-- Your assignment --
Please quote exactly the lines below from the line containing "przypomnieli" to the line containing "Information", both lines included, and nothing else.

-- Data for processing --
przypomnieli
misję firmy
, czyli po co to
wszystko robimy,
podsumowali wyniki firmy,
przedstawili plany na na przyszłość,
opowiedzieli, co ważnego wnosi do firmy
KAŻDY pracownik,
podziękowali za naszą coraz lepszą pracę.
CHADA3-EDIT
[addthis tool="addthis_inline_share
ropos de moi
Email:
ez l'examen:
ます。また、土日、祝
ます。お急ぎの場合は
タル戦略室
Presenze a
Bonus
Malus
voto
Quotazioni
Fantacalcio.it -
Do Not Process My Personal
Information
--
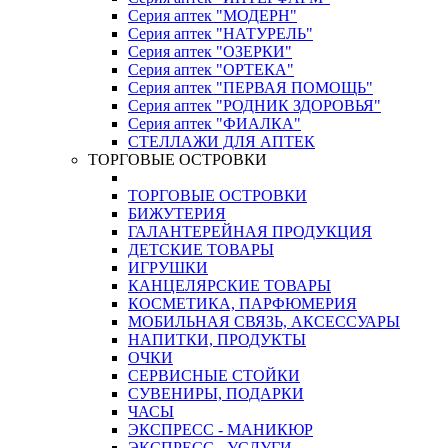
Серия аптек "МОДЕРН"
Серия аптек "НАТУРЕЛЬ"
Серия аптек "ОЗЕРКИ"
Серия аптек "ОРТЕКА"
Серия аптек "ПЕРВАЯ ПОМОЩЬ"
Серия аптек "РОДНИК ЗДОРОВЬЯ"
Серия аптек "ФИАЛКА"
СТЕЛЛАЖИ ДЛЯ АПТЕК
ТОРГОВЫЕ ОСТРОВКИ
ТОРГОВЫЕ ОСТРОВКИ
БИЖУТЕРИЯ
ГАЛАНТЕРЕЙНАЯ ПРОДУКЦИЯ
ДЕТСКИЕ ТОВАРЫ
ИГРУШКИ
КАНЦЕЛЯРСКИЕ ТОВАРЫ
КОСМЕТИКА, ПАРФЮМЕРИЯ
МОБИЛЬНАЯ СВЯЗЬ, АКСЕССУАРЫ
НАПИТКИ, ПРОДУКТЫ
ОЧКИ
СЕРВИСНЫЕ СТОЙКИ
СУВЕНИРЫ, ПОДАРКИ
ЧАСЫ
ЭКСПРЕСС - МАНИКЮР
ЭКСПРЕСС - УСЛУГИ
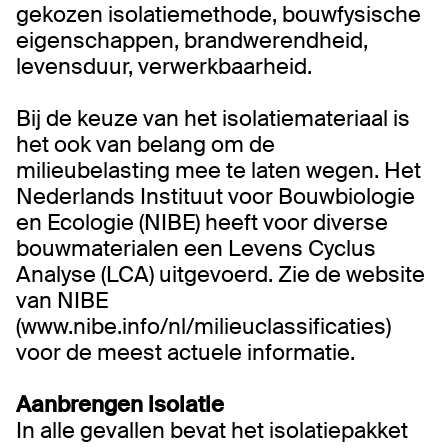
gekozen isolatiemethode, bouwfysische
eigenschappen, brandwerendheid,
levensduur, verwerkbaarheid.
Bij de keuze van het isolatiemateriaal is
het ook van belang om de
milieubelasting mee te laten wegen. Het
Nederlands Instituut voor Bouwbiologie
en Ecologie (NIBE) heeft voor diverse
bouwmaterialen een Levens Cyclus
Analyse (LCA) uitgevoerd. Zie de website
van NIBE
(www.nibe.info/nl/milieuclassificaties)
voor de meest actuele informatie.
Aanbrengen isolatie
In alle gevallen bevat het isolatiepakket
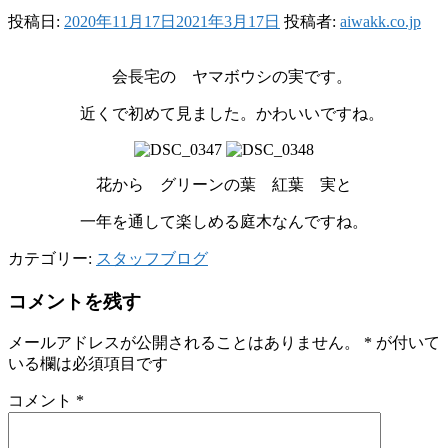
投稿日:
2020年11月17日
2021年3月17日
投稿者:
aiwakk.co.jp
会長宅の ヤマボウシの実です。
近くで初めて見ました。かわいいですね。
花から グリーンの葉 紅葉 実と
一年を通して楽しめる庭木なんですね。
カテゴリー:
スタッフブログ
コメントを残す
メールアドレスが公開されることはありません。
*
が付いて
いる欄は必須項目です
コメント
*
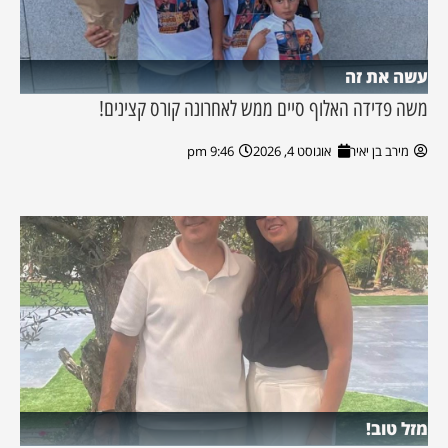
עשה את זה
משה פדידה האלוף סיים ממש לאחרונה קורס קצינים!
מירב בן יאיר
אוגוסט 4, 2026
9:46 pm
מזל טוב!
--
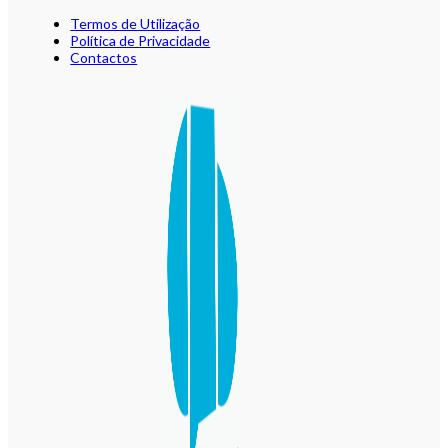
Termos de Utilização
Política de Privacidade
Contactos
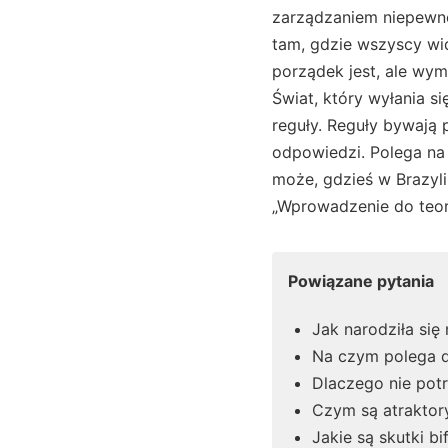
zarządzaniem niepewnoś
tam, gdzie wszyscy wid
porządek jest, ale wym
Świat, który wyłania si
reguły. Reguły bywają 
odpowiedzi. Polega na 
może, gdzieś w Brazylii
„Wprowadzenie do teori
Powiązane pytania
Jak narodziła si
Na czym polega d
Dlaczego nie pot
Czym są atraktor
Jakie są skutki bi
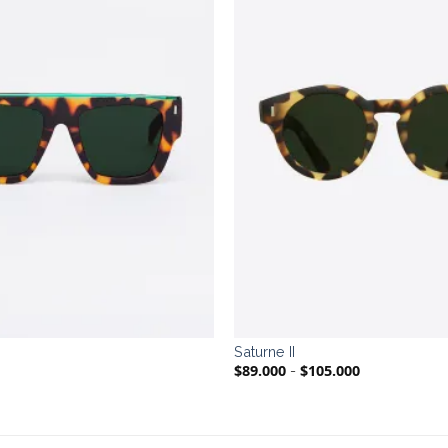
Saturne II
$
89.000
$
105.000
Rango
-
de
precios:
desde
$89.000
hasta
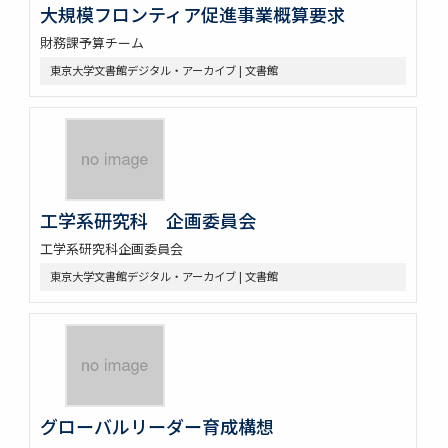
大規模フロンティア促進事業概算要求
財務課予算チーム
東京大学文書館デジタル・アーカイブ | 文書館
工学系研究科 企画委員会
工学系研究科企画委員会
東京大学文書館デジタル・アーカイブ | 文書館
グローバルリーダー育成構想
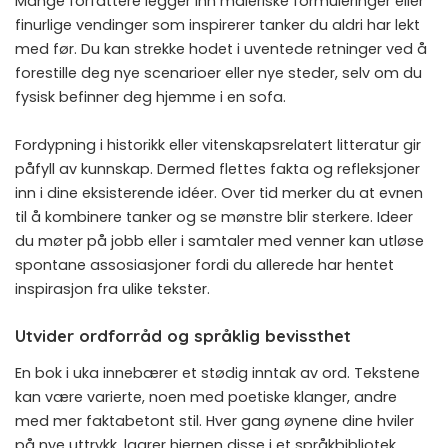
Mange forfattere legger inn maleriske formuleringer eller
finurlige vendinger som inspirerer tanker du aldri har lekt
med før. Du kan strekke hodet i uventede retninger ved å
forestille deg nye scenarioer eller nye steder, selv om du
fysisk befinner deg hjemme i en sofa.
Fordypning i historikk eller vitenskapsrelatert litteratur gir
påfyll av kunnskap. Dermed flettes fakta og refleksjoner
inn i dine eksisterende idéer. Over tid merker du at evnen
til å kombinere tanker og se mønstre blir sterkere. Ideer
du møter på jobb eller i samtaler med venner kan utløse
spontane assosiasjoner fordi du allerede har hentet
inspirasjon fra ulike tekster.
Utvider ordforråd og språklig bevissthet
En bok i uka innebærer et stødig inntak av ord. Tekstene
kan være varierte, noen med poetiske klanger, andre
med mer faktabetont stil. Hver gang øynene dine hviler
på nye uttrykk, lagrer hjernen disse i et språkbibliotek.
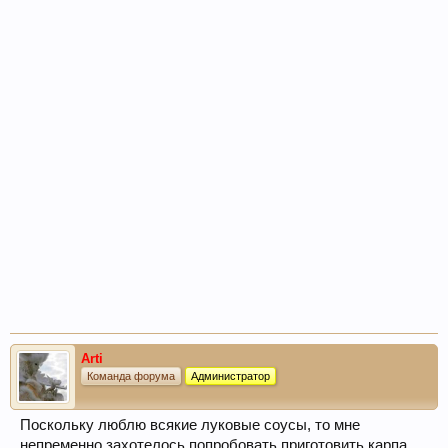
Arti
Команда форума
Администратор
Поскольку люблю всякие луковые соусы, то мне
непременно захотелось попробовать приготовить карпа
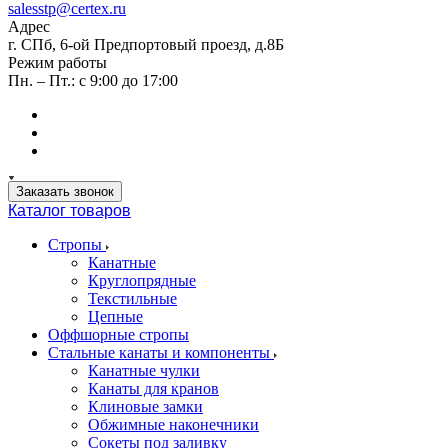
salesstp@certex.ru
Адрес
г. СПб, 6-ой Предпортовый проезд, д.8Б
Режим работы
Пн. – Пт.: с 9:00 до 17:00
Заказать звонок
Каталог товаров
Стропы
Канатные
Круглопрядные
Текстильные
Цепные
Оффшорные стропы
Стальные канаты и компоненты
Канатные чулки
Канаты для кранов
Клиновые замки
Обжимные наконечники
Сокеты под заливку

-- Your response --
przypomnieli
misję firmy
, czyli po co to
wszystko robimy,
podsumowali wyniki firmy,
przedstawili plany na na przyszłość,
opowiedzieli, co ważnego wnosi do firmy
KAŻDY pracownik,
podziękowali za naszą coraz lepszą pracę.
CHADA3-EDIT
[addthis tool="addthis_inline_share
ropos de moi
Email:
ez l'examen:
ます。また、土日、祝
ます。お急ぎの場合は
タル戦略室
Presenze a
Bonus
Malus
voto
Quotazioni
Fantacalcio.it -
Do Not Process My Personal
Information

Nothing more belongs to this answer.